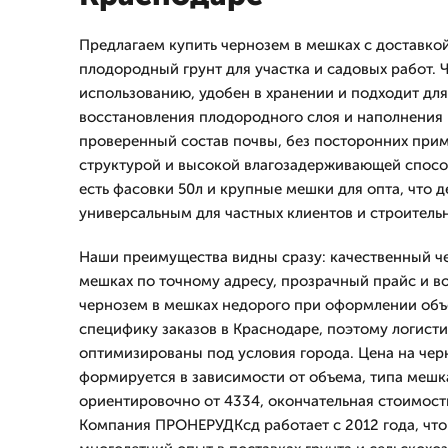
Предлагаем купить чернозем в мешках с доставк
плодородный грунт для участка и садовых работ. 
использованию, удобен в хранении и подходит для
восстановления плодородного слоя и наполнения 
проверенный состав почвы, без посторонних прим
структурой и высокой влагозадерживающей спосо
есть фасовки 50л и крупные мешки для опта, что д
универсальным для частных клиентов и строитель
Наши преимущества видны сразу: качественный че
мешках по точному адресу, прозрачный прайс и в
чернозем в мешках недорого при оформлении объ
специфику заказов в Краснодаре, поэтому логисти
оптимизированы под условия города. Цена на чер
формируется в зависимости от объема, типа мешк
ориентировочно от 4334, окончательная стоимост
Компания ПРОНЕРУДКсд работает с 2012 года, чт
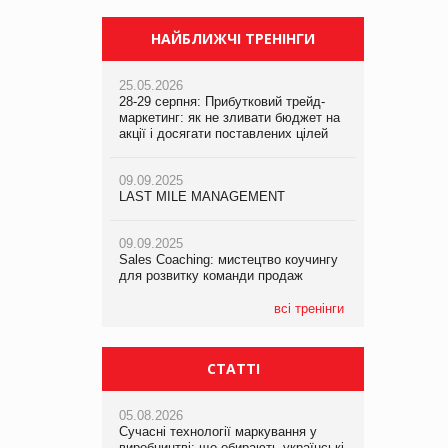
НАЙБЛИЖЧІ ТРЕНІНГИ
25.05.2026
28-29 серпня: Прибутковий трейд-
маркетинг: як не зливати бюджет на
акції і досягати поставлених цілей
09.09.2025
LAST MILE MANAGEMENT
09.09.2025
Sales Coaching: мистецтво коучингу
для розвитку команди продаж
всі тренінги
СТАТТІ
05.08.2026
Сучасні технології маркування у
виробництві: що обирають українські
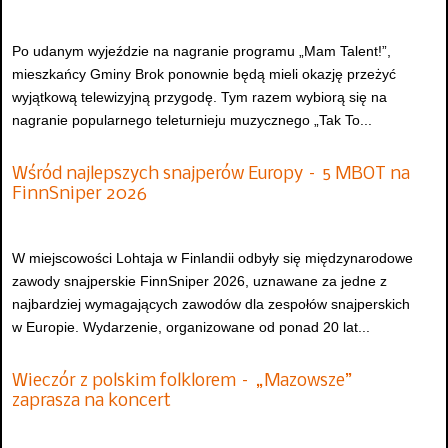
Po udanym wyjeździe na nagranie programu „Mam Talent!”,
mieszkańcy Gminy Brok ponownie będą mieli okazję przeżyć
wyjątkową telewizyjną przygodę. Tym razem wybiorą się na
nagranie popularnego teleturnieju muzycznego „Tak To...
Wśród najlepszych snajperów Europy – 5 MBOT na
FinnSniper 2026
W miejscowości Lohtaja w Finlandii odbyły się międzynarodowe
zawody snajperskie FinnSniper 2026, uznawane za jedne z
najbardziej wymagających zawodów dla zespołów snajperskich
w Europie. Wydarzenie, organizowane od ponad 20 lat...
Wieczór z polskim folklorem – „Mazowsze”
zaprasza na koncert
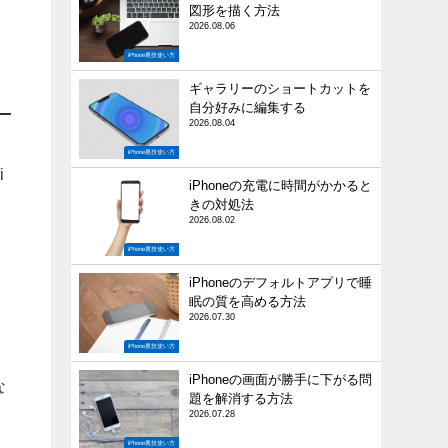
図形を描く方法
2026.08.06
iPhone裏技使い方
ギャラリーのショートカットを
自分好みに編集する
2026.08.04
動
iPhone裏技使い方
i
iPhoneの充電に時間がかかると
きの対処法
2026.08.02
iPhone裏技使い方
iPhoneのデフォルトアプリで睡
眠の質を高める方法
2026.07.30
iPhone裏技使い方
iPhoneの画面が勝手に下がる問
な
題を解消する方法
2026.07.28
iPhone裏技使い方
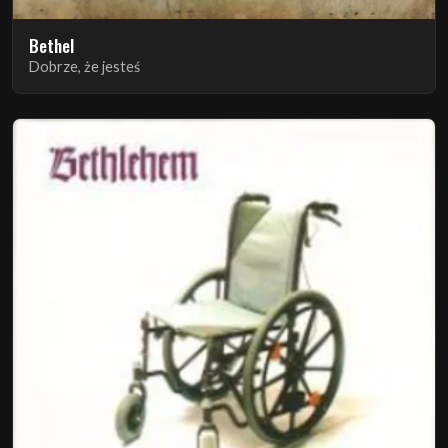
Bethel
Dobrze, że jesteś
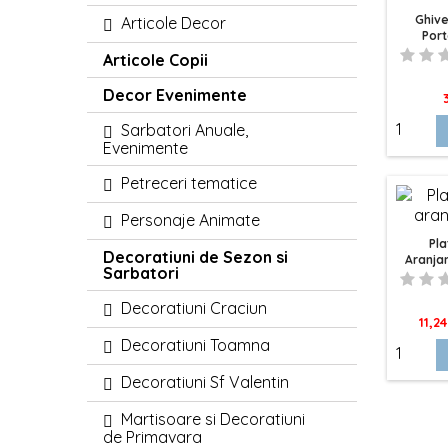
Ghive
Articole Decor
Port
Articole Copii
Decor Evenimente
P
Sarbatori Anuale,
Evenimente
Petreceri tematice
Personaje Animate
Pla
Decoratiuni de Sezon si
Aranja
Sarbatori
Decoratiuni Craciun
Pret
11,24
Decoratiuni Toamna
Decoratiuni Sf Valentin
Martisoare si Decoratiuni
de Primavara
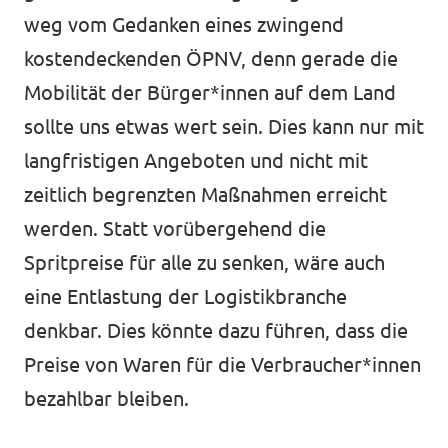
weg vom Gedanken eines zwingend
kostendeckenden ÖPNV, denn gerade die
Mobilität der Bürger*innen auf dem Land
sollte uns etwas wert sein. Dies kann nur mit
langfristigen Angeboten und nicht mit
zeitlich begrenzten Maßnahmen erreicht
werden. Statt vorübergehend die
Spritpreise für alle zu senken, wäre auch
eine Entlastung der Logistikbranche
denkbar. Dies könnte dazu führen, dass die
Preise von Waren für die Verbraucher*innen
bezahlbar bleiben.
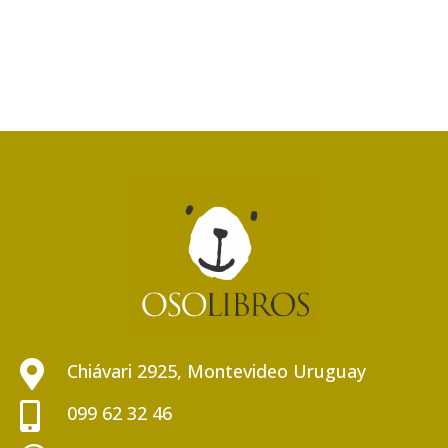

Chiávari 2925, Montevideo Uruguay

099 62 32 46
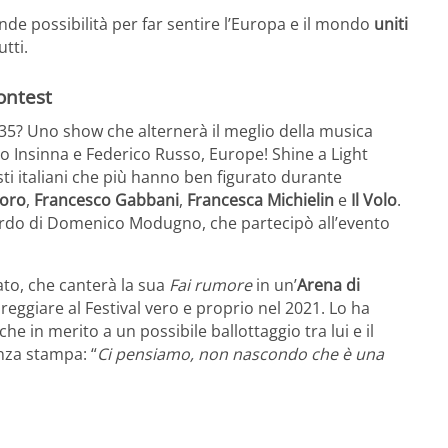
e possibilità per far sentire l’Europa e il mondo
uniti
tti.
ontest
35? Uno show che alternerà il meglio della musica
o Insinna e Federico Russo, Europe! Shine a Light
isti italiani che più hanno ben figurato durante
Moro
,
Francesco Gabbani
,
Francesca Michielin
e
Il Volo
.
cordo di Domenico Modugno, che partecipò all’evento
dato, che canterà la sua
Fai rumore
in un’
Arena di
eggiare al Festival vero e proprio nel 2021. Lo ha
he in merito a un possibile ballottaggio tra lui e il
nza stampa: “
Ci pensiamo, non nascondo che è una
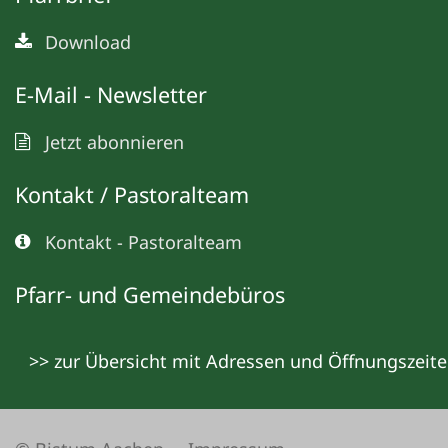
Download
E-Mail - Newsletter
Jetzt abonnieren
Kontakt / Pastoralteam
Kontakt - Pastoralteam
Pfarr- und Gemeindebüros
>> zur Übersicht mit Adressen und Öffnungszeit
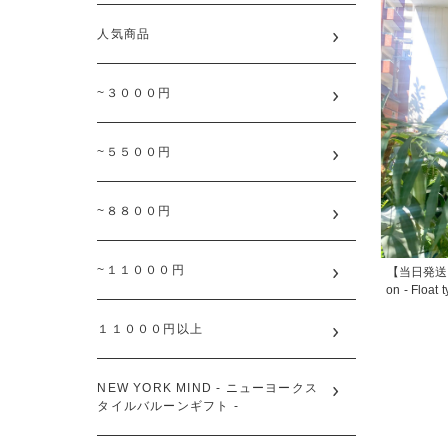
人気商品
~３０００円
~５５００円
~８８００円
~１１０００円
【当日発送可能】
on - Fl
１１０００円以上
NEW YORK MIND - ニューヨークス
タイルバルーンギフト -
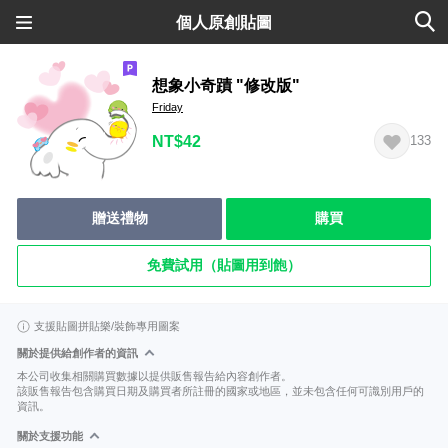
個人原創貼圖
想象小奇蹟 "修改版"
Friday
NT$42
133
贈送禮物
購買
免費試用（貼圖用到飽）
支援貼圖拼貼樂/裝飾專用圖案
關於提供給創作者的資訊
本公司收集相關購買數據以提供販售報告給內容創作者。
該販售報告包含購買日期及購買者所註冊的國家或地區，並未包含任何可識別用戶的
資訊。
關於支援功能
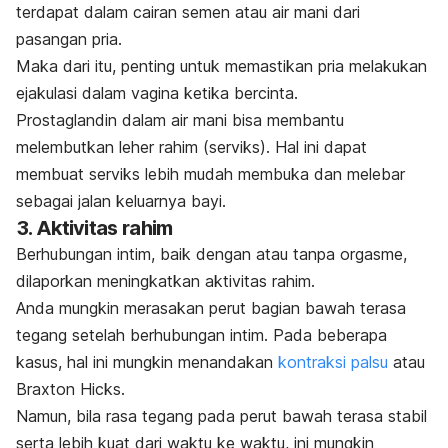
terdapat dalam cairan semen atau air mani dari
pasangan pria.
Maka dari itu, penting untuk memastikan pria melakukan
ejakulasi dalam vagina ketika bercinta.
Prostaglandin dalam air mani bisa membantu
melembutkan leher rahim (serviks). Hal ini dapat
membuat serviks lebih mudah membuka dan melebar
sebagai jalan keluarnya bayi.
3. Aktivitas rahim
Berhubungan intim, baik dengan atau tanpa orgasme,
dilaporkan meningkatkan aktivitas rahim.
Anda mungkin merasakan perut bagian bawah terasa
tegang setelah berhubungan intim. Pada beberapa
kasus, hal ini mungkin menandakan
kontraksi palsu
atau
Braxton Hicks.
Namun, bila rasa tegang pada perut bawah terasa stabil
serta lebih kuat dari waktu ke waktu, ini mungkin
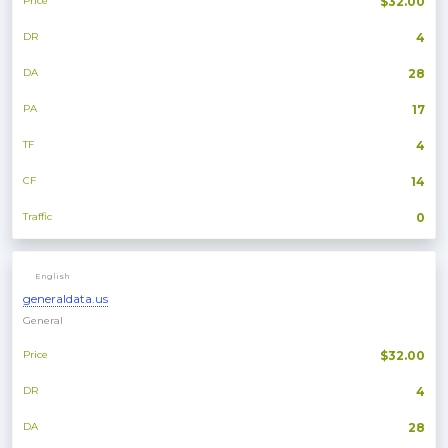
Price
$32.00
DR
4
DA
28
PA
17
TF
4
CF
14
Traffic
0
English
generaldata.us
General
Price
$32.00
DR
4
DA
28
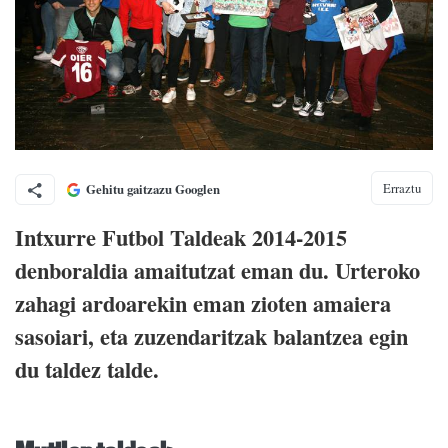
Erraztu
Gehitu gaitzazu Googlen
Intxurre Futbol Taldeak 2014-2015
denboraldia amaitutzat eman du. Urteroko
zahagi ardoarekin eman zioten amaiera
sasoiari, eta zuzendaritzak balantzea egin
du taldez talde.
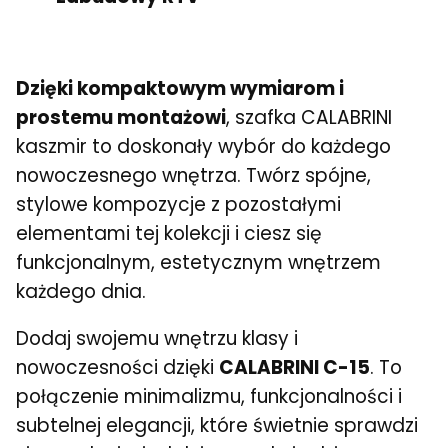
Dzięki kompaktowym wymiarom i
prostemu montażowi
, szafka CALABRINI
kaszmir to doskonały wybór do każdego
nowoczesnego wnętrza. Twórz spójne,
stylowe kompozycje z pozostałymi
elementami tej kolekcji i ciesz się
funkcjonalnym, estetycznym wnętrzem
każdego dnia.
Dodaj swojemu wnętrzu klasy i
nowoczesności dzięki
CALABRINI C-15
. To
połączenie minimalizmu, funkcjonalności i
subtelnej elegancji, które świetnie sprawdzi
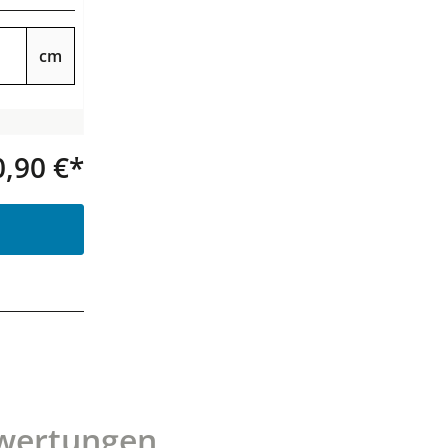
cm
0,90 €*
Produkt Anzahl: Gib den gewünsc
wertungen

**PROBLEM TO WORK ON**
A single number is required: the count of lines in the data that include the string "mungkin".

**RESULT FOR THIS TASK**
3